The 33-minute clip shows a house full of rocking teens and young adults ringing in the new year at a residence in Newton, near 144th Street and Highway 10.
“It’s a time capsule, for sure,” said DeBanks, who added the “Surrey BC House Party Dec 31 1989” video to his Rick Richards account on July 3.
“I have a whole bunch of videos that I’m in the process of converting to MP4s, and I remember that video in particular – and I hadn’t watched it in 20 years or more,” DeBanks said when reached on Wednesday.
“I knew it would be an interesting video for people to see, because it’s shot POV style – point of view – and if you watch it, it’s almost like you’re there, with all the people everywhere. There are some bad spots in the video but it’s not too shaky or anything. It just gives the viewer a sense of being at the party.”
DeBanks says he used a camcorder to shoot the video with the help of a friend – in an era before cellphone cameras were commonplace, of course.
The clip starts with eerie music for the first minute, then settles in a haze of smoke and booze as party-goers hoot and holler for the camera, to a soundtrack of Led Zeppelin, Tone Loc, AC/DC, Madonna, Poison and, in a group sing-along, John Mellencamp’s “Jack and Diane.”
The video is posted with the description of “a house party on the last day of the 80’s in the Blue Collar town of Newton in Surrey, British Columbia,” but DeBanks now acknowledges it was actually filmed on the final night of 1990, not 1989. One clue is that Warrant’s “Cherry Pie” can be heard in the video, and the song wasn’t released until the fall of 1990.
Another clue: the lines of cocaine cut into a ‘91’ shape on a table.
DeBanks said the video features a lot of Princess Margaret high school students and grads.
“A guy named Wayne lived in the house,” DeBanks noted. “His parents were obviously gone for the weekend or something,” he added with a laugh.
“It was just a real fun night. I almost got into a fight before I even got in, out in the driveway, and it kind of boiled over, but it was OK.”
DeBanks, who lives in South Surrey, now runs Athletic Alliance and makes videos about the company’s sports-nutrition products.
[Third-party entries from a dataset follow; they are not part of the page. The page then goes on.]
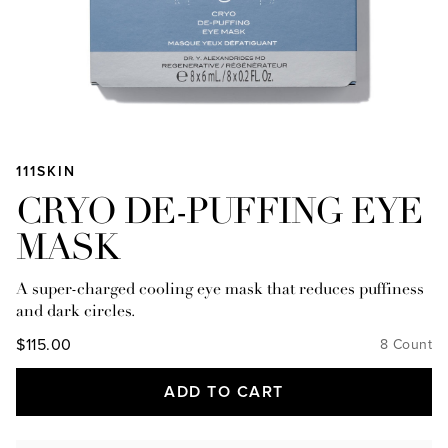
111SKIN
CRYO DE-PUFFING EYE
MASK
A super-charged cooling eye mask that reduces puffiness
and dark circles.
$115.00
8 Count
ADD TO CART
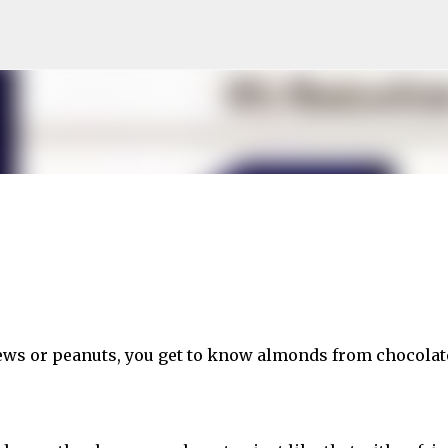
Skip to main content
ews or peanuts, you get to know almonds from chocolat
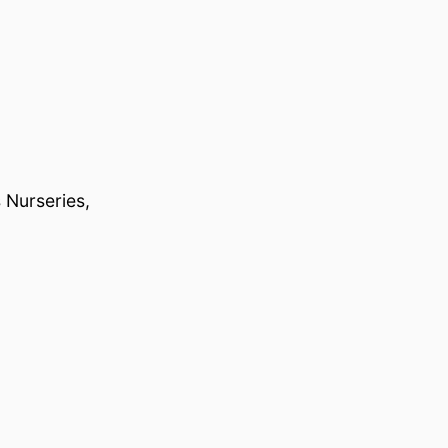
 Nurseries,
In the mid-1990s, after broadcasting school, he co-hosted an “Inside Surrey” news program on community TV, and has posted one of those episodes – focusing on the Melanie Carpenter homicide in 1995 – on his Rick Richards account.
“I was a wrestler for awhile, as Rick Richards,” explained DeBanks, who said he was known as Rick Brown in high school.
On Youtube, he’s also planning to post video of his days as a football player with the Surrey Rams.
As for the Surrey party video, DeBanks said he’s not entirely surprised by the reaction to it on social media.
“I knew it’d be fairly popular as a retro throwback for those who lived in that era, in that area,” he said. “What I have been surprised by is the amount of people watching it who didn’t grow up in that era. There’s a fascination factor, a curiosity about it.
“It’s funny because the video now has more views than any I’ve ever posted for my company.”